NEW ORLEANS - The top-ranked Ohio State Buckeyes will funnel onto a chartered jet at the Columbus airport tomorrow morning and land here about two hours later.
It is the first visit to this delta city the powerhouse football program has made in 10 years, so there is not a lot of familiarity with the area, the culture, or the Louisiana Superdome, the site of next week's BCS national championship game against
No. 2 LSU.
But Ohio State coach Jim Tressel is hopeful that more than a month of study and research and detailed preparation will make this less than a foreign land.
The acclimation process started almost immediately after the Buckeyes learned that they would be facing LSU for the big trophy, and Ohio State has schooled itself not only on the Tigers, but also on the area that is still recovering from the devastation of Hurricane Katrina more than two years ago.
"Our guys are excited about it," Tressel said. "Many, many of them haven't had a chance to visit the city. They heard so much about the city over the course of the last couple of years. They're really excited because they know how the city of New Orleans loves football and they take great pride in hosting this BCS title game."
Tressel, who has the Buckeyes in the championship game for the third time, said that the Ohio State coaches and players are eager to get a first-hand look at New Orleans.

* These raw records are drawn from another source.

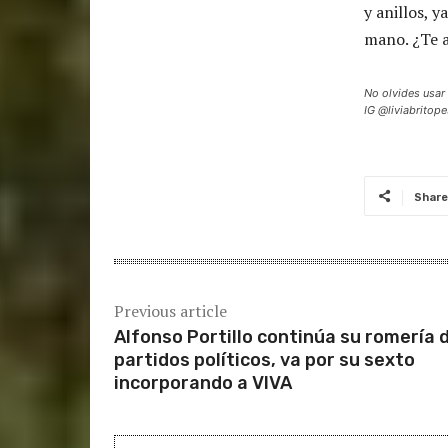
y anillos, 
mano. ¿Te 
No olvides usar
IG @liviabritope
Share
Previous article
Alfonso Portillo continúa su romería 
partidos políticos, va por su sexto
incorporando a VIVA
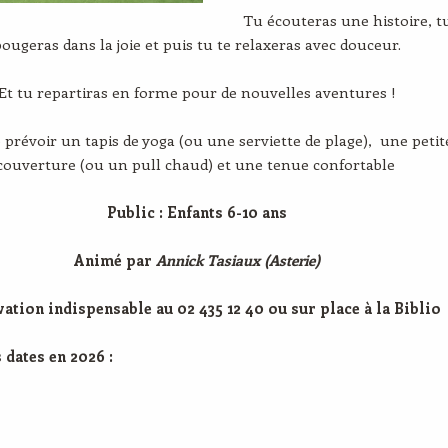
Tu écouteras une histoire, t
bougeras dans la joie et puis tu te relaxeras avec douceur.
Et tu repartiras en forme pour de nouvelles aventures !
 prévoir un tapis de yoga (ou une serviette de plage), une petit
couverture (ou un pull chaud) et une tenue confortable
Public : Enfants 6-10 ans
Animé par
Annick Tasiaux (Asterie)
ation indispensable au 02 435 12 40 ou sur place à la Biblio
 dates en 2026 :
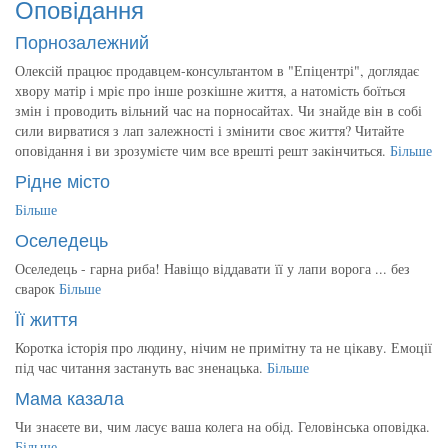
Оповідання
Порнозалежний
Олексій працює продавцем-консультантом в "Епіцентрі", доглядає
хвору матір і мріє про інше розкішне життя, а натомість боїться
змін і проводить вільний час на порносайтах. Чи знайде він в собі
сили вирватися з лап залежності і змінити своє життя? Читайте
оповідання і ви зрозумієте чим все врешті решт закінчиться.
Більше
Рідне місто
Більше
Оселедець
Оселедець - гарна риба! Навіщо віддавати її у лапи ворога ... без
сварок
Більше
Її життя
Коротка історія про людину, нічим не примітну та не цікаву. Емоції
під час читання застануть вас зненацька.
Більше
Мама казала
Чи знаєете ви, чим ласує ваша колега на обід. Геловінська оповідка.
Більше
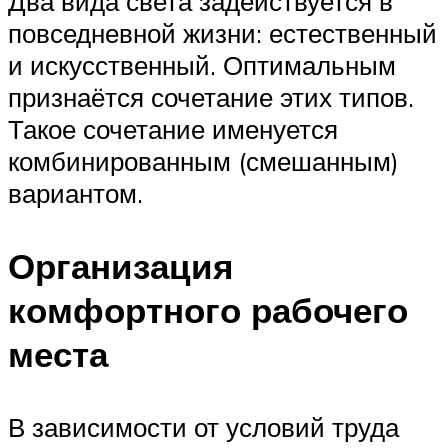
Два вида света задействуется в
повседневной жизни: естественный
и искусственный. Оптимальным
признаётся сочетание этих типов.
Такое сочетание именуется
комбинированным (смешанным)
вариантом.
Организация
комфортного рабочего
места
В зависимости от условий труда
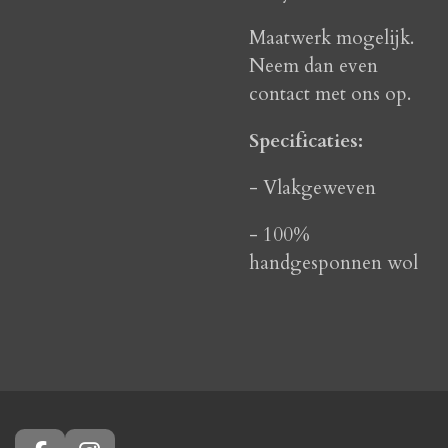
Maatwerk mogelijk.
Neem dan even
contact met ons op.
Specificaties:
- Vlakgeweven
- 100%
handgesponnen wol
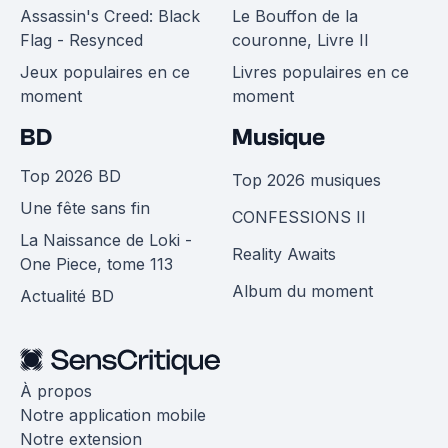
Assassin's Creed: Black
Le Bouffon de la
Flag - Resynced
couronne, Livre II
Jeux populaires en ce
Livres populaires en ce
moment
moment
BD
Musique
Top 2026 BD
Top 2026 musiques
Une fête sans fin
CONFESSIONS II
La Naissance de Loki -
Reality Awaits
One Piece, tome 113
Album du moment
Actualité BD
À propos
Notre application mobile
Notre extension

"I think New Orleans grabbed the emotion of our whole country as it battled through its adversity," Tressel said. "Our kids are really looking forward to being in that place that they've heard so much about, and this happens to be for the national championship, which makes it even greater."
As the Buckeyes take in the sights and sample the local fare, they'll be constantly reminded that this is Louisiana, and they are facing the home state team, which is based in Baton Rouge, just 80 miles away as the pelican flies but much nearer and dearer to the hearts of the locals. The arrangement is akin to facing the Buckeyes in a bowl game played in Dayton.

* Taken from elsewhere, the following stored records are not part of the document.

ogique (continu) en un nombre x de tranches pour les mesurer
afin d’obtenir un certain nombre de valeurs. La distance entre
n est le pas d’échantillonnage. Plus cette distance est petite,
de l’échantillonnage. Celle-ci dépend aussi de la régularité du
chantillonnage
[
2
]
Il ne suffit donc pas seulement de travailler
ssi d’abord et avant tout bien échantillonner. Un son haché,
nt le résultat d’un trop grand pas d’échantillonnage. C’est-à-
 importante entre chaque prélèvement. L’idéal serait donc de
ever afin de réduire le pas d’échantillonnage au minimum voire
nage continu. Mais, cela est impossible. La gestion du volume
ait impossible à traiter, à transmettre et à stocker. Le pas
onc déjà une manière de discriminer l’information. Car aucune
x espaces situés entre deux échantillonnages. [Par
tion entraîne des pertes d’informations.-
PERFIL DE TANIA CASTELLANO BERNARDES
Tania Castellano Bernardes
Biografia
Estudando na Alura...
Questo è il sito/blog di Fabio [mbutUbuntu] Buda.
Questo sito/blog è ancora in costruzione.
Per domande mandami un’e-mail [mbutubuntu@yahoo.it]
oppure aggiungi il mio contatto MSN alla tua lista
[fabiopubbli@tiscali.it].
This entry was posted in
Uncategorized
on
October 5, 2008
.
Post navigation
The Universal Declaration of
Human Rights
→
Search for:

"It's LSU's home base, but I guess that'll make the electricity even stronger," Tressel said. "That's what you hope for, you hope to be in those games that are just full of that electricity. But I'm not sure I would have set it up that way for our sake."

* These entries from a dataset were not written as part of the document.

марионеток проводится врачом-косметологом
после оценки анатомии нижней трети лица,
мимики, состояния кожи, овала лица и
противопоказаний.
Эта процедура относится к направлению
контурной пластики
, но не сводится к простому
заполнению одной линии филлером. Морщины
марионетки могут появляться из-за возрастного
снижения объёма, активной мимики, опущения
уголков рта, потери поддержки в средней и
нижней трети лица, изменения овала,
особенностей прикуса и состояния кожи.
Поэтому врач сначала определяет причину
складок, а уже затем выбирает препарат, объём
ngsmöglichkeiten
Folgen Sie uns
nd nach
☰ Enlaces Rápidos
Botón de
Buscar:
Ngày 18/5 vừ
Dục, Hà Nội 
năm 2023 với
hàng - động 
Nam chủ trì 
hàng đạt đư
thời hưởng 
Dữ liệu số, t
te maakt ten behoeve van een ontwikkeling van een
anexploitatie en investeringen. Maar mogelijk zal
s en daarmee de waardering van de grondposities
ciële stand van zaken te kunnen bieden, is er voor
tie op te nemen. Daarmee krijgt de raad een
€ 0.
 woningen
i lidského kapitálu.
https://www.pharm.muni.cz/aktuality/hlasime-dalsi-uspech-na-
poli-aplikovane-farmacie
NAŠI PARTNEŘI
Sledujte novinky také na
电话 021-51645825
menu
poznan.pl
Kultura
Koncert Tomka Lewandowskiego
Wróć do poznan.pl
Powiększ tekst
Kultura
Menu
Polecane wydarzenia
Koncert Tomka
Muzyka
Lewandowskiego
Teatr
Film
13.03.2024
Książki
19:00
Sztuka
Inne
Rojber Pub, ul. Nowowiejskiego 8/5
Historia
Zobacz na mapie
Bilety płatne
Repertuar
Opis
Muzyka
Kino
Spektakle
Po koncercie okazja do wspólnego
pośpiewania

Tressel said the Buckeyes will have pockets of free time while in New Orleans, once all of the mandatory appearances in the community and the media obligations have been satisfied, and that he leaves it up to his seniors to set the limits on how that time is spent.
"The thing we've always done with our players' schedule in bowl games is that we'll meet with the seniors and we'll allow them to set the curfews and things like that after you fill in the blanks with all the different functions that you go to," Tressel said.
"We're only there a short time, and I think it'll probably be very structured. But there's a lot our kids will have an opportunity to do, and we want them to have the chance to experience the great city. I'm sure they'll make very logical curfews and represent Ohio State and the Big Ten well while they're in New Orleans."
Ohio State junior wide receiver Brian Hartline, who has close relatives in this area, said there is some trepidation about seeing post-Katrina New Orleans.
"It's definitely going to be another humbling experience," Hartline said. "It's been a couple of years now, but I still think with all the family I have down there, just getting a chance to talk to them, it's not completely where it wants to be or done by any means. For us to get down there and see what this game or any sports event at all can do for that city, obviously it will help."
Hartline said he is optimistic that hosting the BCS national championship game will not just demonstrate for the whole country that New Orleans has made significant strides in its recovery from Katrina, but also give the city renewed momentum to sustain that resurgence. He cited the first post-Katrina NFL game in the Superdome as a significant milestone in the New Orleans recovery story that produced a comparable result.
"I can remember when the Saints had their first home game after the tragedy, and just watching how uplifting it was for the whole city to get those fans to come back there," Hartline said. "I just hope we can have somewhat of a similar effect."